Future studies should focus on both short-term and long-term psychological outcomes of the COVID-19 pandemic, including various factors affecting psychological wellbeing. It would be helpful to investigate the effects of psychological interventions that target IU and CF and to assess their effectiveness in decreasing psychological symptoms. Moreover, the effect of IU and CF can be investigated using a longitudinal research design to better understand the importance of the results. In this study, we have examined only the moderating role of CF in the association between IU and psychological symptoms during COVID-19 pandemic. We strongly encourage the future studies to test a more complex model including the factors that would interact with the intolerance of uncertainty in the context of COVID-19 such as fear of infection, and infecting others, lockdowns, uncertainty about accessing to healthcare, the waves of the epidemic and new viral strains, loss of job, income, and education.

Conclusion

The current study investigated the moderating effect of cognitive flexibility in the relationship between intolerance of uncertainty and psychological symptoms in the context of the COVID-19 pandemic. The results can increase our understanding of why some individuals are more susceptible to experience psychological symptoms in such uncertain and changing conditions that the pandemic entails. In line with our expectations, the results showed that IU is positively correlated with psychological symptoms and seems to be a potential risk factor for developing psychological symptoms.
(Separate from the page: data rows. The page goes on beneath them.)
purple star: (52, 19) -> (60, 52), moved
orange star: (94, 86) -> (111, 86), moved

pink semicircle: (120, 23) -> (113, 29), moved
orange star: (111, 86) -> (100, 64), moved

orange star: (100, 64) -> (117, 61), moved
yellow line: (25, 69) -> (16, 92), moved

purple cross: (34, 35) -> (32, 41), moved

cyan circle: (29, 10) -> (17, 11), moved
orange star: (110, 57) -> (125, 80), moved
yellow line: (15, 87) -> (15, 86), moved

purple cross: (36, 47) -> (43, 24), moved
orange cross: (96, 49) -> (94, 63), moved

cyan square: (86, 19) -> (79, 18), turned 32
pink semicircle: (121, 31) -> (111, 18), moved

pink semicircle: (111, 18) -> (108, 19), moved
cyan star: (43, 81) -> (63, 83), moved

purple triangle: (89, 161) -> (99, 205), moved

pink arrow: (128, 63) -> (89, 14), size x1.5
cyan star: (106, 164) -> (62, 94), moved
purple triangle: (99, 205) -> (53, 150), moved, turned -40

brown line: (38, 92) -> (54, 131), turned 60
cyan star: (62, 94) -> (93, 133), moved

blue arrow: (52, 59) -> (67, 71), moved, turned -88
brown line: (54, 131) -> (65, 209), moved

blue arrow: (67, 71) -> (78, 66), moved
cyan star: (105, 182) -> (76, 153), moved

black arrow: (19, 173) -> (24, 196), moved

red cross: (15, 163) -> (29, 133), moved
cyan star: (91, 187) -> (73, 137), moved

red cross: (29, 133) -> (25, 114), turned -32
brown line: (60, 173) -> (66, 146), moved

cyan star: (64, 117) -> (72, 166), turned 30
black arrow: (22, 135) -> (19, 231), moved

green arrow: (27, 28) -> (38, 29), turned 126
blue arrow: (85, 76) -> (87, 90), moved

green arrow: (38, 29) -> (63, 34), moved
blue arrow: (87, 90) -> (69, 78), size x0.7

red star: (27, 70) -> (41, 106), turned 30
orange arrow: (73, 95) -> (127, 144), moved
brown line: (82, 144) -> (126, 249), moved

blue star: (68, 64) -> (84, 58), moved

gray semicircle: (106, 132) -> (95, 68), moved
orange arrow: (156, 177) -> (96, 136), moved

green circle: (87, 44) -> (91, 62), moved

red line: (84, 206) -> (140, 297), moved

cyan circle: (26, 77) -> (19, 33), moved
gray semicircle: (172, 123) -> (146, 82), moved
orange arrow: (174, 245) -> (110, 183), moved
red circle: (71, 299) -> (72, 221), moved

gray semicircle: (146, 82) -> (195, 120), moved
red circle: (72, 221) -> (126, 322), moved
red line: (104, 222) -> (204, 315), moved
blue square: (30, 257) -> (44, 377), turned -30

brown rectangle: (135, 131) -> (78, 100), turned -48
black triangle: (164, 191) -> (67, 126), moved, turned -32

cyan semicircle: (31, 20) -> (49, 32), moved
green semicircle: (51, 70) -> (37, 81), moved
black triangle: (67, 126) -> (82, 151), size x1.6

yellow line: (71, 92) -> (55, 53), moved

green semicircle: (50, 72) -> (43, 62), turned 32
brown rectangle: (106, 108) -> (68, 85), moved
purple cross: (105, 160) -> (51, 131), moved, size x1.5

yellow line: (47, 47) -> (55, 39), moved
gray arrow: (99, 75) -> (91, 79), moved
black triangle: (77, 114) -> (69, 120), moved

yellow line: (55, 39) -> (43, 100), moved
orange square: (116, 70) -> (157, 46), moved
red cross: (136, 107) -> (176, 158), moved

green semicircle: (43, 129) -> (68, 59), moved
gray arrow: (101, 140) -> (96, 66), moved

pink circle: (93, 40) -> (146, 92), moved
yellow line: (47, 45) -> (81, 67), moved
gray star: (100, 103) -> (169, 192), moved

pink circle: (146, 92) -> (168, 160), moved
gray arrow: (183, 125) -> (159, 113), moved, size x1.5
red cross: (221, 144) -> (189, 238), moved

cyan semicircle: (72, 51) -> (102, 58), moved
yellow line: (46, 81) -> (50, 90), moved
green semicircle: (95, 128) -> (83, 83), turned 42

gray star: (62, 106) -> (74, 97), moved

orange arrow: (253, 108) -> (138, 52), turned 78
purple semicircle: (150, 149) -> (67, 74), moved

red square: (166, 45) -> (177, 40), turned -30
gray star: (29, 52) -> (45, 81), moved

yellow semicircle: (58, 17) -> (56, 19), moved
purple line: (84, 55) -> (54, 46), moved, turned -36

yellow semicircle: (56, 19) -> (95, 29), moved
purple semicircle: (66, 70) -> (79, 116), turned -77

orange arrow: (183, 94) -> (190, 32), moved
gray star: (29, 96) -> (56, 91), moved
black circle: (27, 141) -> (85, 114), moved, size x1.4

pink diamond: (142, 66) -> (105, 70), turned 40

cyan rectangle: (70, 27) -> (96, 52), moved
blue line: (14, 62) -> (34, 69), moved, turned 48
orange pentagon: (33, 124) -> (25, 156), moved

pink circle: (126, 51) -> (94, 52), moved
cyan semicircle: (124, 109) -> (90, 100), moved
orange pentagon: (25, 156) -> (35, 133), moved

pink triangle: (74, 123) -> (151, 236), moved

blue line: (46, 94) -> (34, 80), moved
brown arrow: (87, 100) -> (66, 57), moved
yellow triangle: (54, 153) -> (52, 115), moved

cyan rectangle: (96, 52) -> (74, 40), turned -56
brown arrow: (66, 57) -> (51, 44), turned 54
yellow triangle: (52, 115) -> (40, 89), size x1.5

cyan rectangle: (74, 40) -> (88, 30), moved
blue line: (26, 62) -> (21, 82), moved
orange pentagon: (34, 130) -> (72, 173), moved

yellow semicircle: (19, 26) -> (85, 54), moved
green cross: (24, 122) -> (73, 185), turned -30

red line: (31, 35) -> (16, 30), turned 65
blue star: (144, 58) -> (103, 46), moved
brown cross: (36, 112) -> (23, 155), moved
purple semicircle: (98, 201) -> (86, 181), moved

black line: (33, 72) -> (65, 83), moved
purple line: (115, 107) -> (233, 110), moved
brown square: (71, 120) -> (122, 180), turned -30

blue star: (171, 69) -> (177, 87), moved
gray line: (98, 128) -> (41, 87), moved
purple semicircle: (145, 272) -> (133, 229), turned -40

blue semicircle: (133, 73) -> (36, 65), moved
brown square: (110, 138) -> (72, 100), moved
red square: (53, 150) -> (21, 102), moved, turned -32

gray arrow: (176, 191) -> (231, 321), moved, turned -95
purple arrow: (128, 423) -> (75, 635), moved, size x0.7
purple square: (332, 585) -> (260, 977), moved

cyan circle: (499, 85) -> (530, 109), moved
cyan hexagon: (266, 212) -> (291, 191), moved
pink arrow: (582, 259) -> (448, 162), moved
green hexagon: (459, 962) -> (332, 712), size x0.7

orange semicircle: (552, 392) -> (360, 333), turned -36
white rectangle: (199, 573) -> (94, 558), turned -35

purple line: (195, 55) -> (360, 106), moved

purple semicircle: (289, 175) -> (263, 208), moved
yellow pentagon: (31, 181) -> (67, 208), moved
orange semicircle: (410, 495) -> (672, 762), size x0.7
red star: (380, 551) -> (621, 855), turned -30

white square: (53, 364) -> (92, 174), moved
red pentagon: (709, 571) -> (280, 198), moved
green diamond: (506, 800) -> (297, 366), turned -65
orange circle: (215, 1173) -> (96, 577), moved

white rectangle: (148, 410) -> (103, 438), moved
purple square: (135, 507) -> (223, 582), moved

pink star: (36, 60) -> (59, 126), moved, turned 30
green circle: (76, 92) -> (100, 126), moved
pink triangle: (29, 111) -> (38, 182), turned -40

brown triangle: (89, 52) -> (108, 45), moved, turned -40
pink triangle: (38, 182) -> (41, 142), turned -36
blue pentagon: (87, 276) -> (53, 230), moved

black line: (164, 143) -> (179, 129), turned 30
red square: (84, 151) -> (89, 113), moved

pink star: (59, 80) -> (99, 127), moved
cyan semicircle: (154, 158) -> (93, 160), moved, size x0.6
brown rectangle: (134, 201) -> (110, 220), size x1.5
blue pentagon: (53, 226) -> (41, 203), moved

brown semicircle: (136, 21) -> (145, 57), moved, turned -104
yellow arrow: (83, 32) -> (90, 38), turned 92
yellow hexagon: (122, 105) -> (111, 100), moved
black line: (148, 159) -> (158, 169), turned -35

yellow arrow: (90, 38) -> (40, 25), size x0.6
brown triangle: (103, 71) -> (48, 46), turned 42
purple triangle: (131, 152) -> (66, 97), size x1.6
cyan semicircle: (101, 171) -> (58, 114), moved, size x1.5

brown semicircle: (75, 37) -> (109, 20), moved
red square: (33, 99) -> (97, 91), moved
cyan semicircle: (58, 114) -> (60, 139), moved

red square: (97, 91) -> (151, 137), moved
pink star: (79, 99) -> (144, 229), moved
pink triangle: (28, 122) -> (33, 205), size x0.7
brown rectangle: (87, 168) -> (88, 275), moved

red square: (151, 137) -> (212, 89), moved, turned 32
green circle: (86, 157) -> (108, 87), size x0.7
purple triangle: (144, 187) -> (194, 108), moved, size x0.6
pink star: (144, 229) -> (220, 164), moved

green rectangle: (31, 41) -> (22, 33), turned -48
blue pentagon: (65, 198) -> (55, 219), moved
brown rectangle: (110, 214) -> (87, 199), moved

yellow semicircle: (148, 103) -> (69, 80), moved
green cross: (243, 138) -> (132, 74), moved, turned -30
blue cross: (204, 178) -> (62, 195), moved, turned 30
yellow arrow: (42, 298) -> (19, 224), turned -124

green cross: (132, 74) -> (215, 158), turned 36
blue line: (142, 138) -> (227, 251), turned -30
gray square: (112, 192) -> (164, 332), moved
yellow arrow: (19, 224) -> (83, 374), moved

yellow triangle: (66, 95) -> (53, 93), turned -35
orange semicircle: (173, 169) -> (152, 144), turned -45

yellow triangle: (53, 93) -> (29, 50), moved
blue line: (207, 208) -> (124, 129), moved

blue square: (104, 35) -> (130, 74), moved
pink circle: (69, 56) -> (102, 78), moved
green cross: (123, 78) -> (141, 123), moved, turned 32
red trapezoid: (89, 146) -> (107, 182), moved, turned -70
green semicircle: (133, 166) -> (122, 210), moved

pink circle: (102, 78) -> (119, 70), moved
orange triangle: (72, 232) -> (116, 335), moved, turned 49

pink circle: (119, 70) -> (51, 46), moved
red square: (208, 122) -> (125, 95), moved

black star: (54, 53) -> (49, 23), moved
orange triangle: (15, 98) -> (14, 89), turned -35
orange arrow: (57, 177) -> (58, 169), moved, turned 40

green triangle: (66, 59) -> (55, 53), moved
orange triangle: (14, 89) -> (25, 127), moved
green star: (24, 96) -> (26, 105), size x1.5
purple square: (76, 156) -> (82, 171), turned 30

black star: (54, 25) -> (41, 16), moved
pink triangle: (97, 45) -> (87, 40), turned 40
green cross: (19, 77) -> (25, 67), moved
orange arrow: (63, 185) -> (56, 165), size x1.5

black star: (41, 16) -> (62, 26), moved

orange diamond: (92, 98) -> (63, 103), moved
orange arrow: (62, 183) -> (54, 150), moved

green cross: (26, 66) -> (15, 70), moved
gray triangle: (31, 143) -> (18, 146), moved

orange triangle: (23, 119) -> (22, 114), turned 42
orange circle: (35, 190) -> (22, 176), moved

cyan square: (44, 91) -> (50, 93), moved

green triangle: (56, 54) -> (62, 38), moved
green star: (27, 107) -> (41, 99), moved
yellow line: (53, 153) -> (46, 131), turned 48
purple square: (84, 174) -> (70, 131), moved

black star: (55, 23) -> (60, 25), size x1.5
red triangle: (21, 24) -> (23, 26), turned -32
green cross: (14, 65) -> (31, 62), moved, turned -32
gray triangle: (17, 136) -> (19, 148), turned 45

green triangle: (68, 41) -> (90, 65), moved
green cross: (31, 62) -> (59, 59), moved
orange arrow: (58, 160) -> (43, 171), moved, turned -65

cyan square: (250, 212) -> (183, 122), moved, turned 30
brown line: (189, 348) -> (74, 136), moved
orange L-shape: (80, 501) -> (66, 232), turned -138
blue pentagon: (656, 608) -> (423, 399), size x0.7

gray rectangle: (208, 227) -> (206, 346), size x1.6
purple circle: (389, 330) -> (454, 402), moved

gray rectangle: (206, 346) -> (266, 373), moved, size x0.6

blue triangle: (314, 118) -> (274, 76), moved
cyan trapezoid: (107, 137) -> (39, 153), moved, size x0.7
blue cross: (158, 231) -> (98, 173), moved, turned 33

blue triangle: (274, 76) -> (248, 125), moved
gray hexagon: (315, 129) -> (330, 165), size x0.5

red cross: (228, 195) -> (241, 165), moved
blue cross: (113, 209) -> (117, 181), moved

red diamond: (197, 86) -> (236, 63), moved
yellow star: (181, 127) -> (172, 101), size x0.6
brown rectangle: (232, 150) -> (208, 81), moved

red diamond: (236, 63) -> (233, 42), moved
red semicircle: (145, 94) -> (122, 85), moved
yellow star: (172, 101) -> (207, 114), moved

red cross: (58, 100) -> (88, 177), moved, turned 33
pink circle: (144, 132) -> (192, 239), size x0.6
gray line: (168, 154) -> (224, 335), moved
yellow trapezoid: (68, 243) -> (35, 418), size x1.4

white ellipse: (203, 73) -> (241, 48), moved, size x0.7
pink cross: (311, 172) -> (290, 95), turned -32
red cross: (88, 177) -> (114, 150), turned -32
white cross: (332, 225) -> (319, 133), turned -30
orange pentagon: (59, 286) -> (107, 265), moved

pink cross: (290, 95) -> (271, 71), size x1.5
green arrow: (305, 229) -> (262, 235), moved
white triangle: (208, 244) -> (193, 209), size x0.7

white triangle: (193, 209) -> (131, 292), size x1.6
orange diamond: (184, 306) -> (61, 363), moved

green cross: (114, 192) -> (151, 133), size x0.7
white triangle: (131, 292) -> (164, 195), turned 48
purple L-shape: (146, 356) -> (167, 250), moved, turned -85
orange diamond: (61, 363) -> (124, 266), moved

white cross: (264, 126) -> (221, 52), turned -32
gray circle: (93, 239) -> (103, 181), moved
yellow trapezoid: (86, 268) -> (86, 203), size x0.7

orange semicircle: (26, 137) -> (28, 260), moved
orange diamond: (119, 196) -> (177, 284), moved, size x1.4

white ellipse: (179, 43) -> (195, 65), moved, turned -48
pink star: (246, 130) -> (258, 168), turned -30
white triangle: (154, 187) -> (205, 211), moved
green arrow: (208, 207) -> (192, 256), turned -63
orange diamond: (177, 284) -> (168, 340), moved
On the other hand, CF is negatively correlated with psychological symptoms and serves a protective function. More importantly, the association between IU and psychological symptoms was moderated by CF after controlling for various demographic variables. This finding suggested that having high CF (being able to shift away from negative thoughts) could compensate for the adverse impact of IU (thinking that uncertainty is threatening) on psychological well-being. Psychological interventions that target the improvement of CF and elimination of IU should be utilized to reduce psychological symptoms. Strategies such as thought challenging, cognitive restructuring, and promoting different coping mechanisms can be used in personal or group intervention settings.